◆ Work required ◆
Copy each entry below verbatim. Skip the pictures.

______________________________

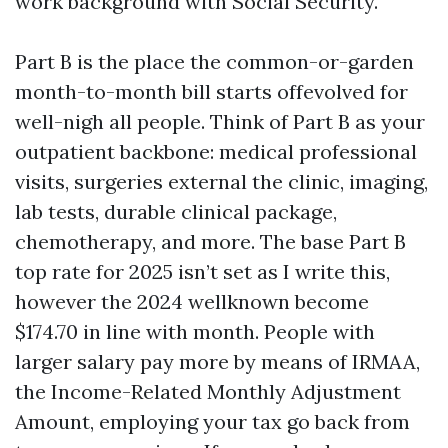
work background with Social Security.
Part B is the place the common-or-garden
month-to-month bill starts offevolved for
well-nigh all people. Think of Part B as your
outpatient backbone: medical professional
visits, surgeries external the clinic, imaging,
lab tests, durable clinical package,
chemotherapy, and more. The base Part B
top rate for 2025 isn’t set as I write this,
however the 2024 wellknown become
$174.70 in line with month. People with
larger salary pay more by means of IRMAA,
the Income-Related Monthly Adjustment
Amount, employing your tax go back from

______________________________

◆ Result for this task ◆
work background with Social Security.
Part B is the place the common-or-garden
month-to-month bill starts offevolved for
well-nigh all people. Think of Part B as your
outpatient backbone: medical professional
visits, surgeries external the clinic, imaging,
lab tests, durable clinical package,
chemotherapy, and more. The base Part B
top rate for 2025 isn’t set as I write this,
however the 2024 wellknown become
$174.70 in line with month. People with
larger salary pay more by means of IRMAA,
the Income-Related Monthly Adjustment
Amount, employing your tax go back from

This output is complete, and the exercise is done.